CEJIL 30 anos: Jineth Bedoya Lima


Imagem: arte original de Catalina Naranjo (IG @licopeno)

POR RICARDO SILVA ROMERO SOBRE JINETH BEDOYA

Minha querida Jineth: nada do que está acontecendo no mundo esta semana importa para mim tanto quanto lhe dizer que o que aconteceu com você realmente aconteceu com você; sim, eles fizeram aquele primeiro ataque, contra você e sua mãe, que ninguém queria investigar; eles negaram a você um esquema de segurança, em meio à névoa de ameaças, porque, segundo eles, você não estava em risco; eles disseram que você tinha três dias de vida se continuasse descrevendo alianças entre exércitos legais e ilegais; eles prepararam uma armadilha para você naquele pesadelo de prisão de prisão porque você estava provando a todos nós que não era uma prisão, mas o escritório central do crime do país; eles apontaram suas armas para você e a amarraram e sequestraram e torturaram e estupraram e deixaram você como morta em uma estrada na quinta-feira, 25 de maio de 2000, enquanto outras vidas continuavam andando na ponta dos pés para não acordar o Estado colombiano.

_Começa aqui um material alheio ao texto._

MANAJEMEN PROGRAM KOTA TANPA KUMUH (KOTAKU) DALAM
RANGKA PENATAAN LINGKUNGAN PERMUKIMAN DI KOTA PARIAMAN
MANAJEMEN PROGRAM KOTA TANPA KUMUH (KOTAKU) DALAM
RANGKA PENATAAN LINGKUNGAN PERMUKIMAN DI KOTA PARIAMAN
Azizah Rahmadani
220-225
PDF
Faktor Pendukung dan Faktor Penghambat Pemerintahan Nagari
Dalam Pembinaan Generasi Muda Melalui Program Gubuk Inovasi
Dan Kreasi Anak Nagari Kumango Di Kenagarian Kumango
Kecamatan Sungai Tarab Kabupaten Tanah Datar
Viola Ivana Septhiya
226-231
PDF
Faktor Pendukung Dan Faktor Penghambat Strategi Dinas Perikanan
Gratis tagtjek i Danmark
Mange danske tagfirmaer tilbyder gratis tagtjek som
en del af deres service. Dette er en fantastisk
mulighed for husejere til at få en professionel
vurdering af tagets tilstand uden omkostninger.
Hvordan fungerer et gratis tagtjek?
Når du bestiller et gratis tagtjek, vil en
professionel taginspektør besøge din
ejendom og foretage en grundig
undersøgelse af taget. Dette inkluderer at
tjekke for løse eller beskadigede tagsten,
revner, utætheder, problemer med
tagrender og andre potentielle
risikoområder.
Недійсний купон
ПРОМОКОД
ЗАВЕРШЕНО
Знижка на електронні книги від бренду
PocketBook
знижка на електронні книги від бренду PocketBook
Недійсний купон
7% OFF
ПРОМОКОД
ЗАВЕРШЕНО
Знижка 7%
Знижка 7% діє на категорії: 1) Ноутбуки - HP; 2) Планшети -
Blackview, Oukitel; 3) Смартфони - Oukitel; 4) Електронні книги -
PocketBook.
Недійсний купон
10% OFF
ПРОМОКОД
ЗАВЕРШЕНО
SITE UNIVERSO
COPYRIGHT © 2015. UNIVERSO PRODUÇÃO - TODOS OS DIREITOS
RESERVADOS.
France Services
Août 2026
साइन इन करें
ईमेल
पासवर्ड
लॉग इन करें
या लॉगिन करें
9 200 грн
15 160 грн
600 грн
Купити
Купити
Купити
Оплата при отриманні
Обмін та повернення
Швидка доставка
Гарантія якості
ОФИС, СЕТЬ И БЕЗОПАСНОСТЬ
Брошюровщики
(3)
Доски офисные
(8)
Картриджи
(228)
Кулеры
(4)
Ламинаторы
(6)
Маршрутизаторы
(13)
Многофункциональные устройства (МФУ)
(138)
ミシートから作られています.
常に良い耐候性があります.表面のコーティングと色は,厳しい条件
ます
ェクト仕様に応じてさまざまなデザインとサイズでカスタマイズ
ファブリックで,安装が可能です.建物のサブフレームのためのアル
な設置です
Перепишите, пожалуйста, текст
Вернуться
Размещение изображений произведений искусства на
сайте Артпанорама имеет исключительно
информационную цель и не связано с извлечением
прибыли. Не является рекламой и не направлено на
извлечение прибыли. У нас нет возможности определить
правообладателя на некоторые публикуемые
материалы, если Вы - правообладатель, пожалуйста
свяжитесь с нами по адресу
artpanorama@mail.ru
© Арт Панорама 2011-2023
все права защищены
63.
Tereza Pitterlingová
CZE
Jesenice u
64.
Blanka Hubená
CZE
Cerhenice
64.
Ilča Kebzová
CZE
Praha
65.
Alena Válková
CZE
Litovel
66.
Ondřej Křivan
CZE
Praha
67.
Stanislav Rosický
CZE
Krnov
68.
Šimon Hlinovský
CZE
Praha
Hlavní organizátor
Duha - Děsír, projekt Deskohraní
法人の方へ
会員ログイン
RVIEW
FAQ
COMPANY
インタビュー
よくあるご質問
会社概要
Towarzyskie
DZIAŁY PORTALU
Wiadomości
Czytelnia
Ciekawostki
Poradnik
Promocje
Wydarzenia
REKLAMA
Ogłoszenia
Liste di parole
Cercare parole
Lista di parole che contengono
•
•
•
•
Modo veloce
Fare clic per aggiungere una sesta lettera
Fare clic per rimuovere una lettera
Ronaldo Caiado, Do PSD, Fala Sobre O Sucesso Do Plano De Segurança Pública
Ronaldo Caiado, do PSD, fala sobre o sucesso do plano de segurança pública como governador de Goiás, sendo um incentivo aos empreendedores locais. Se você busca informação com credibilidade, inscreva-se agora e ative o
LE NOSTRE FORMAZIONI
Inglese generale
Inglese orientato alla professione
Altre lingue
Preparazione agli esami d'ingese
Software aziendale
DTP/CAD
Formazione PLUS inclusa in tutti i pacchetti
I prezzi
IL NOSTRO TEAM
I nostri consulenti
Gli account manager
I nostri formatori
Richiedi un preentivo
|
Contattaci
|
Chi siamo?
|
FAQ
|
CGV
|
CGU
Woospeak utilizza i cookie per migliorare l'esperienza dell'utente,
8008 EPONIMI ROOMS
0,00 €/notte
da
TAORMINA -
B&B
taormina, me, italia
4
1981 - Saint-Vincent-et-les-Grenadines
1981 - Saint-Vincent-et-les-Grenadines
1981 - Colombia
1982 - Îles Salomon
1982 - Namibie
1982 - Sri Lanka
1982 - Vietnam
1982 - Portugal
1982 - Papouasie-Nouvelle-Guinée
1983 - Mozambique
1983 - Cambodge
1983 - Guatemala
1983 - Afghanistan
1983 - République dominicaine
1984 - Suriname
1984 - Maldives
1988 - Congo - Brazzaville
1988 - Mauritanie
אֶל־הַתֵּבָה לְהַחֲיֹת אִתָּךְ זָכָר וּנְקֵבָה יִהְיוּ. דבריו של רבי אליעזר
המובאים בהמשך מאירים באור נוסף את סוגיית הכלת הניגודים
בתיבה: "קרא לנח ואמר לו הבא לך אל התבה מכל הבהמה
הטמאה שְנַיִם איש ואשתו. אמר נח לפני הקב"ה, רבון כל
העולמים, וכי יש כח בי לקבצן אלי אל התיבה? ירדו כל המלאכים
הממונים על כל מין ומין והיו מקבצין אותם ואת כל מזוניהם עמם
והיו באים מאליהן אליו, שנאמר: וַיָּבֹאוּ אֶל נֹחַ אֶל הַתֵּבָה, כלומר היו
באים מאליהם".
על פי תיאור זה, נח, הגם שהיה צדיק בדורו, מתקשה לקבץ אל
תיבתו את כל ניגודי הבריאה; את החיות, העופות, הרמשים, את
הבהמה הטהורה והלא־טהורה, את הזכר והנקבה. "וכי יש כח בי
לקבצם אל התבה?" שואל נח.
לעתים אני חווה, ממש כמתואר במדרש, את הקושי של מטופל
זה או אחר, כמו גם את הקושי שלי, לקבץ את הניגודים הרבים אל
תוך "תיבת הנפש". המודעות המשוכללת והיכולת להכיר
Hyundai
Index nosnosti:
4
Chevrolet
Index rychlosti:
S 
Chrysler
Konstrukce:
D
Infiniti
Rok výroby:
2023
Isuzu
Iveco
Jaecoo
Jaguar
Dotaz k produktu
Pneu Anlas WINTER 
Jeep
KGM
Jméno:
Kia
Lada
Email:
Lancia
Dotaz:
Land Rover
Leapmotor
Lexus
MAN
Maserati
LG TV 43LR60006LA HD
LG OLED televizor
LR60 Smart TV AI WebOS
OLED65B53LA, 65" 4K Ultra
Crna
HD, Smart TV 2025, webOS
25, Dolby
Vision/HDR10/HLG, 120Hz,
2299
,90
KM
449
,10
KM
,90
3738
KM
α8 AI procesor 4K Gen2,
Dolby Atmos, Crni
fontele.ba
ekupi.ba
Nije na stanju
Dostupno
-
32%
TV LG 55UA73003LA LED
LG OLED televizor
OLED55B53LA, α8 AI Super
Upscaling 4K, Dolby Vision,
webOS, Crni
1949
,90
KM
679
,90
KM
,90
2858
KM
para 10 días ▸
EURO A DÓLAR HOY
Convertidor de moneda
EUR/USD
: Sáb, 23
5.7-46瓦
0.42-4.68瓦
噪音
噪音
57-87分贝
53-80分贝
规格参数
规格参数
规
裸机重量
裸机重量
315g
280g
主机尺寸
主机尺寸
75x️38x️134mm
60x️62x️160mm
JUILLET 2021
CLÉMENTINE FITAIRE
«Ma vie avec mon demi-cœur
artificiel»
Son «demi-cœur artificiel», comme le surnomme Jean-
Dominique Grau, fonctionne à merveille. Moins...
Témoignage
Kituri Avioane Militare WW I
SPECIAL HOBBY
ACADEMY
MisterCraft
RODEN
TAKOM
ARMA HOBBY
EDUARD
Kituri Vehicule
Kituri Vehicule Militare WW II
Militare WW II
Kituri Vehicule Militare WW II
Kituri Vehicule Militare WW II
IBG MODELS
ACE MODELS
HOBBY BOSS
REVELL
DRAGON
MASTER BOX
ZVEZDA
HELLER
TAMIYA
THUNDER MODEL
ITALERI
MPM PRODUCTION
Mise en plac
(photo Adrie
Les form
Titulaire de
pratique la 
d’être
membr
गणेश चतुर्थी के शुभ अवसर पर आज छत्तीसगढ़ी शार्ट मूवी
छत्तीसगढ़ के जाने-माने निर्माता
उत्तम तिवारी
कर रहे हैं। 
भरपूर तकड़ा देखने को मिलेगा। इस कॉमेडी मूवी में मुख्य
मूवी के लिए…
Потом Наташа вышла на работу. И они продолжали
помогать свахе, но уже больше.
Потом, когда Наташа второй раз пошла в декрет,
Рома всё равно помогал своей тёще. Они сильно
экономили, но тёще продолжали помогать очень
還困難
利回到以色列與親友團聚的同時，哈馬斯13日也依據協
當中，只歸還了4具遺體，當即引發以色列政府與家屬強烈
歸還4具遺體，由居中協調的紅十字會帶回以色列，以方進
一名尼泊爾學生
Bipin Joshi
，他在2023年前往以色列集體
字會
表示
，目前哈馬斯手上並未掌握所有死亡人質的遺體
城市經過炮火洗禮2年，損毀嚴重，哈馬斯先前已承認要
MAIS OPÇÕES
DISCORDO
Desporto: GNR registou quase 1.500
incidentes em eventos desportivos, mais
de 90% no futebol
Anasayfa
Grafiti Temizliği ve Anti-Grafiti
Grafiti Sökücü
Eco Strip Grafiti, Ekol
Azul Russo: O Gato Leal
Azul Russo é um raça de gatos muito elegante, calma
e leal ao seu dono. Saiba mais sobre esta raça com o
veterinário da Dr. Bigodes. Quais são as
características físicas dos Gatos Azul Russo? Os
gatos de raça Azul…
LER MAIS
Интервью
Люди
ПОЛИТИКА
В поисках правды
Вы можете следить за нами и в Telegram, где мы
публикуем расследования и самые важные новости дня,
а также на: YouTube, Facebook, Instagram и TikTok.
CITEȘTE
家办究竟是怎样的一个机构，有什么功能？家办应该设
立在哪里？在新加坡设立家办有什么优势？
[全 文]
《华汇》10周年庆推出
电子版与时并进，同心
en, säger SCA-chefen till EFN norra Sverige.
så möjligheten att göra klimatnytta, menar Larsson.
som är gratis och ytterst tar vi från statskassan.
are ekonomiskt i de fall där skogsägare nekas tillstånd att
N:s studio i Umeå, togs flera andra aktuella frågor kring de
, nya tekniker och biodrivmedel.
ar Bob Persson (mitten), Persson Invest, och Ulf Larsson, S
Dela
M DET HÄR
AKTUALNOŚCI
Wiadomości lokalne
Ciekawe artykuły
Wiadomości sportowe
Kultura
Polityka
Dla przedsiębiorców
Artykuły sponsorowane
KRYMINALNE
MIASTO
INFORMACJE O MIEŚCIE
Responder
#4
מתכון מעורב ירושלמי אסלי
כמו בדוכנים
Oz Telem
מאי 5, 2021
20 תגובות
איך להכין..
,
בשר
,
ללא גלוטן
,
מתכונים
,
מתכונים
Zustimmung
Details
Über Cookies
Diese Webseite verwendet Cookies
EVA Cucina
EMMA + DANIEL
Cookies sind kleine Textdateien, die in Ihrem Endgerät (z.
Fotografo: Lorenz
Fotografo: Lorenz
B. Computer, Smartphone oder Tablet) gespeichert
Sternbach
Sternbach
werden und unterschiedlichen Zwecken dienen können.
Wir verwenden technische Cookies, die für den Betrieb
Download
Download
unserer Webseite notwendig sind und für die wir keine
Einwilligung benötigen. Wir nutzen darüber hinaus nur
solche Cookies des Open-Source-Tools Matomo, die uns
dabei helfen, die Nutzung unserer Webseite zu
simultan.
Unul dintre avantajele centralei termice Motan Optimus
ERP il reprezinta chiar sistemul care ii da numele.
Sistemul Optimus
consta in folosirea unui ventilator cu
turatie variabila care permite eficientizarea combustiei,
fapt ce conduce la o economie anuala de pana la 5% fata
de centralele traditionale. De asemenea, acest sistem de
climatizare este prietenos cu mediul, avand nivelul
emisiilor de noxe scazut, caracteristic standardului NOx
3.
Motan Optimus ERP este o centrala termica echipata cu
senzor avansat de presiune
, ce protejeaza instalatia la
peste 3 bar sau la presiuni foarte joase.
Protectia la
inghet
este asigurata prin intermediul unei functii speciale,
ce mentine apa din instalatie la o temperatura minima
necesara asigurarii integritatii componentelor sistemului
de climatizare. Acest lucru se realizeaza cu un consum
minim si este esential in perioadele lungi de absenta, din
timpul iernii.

Diz-se que “o Estado somos nós”, de boa-fé, para que não esqueçamos que somos responsáveis, mas é mais correto aceitar que “o Estado são eles” não só porque em sentido estrito o Estado foi criado para servir aos indivíduos que juntos formam uma sociedade, mas porque não poucas vezes nosso Estado, o colombiano, foi refúgio, trincheira e negócio para poucos. De certa forma, a história da Colômbia – uma sucessão de processos de paz vingados na esquina por um punhado de pacificadores- tem sido o pulso perdido para um estado que não é uma sala de reuniões armada até os dentes, um monstro Frankenstein fora de controle, mas um fiador da liberdade, justiça e inclusão em todo o território: também me envergonho, em suma, deste estado ambíguo e inusitado que na segunda-feira passada se retirou do julgamento do seu caso no Tribunal de Primeira Instância, como se perdê-lo não fosse um triunfo.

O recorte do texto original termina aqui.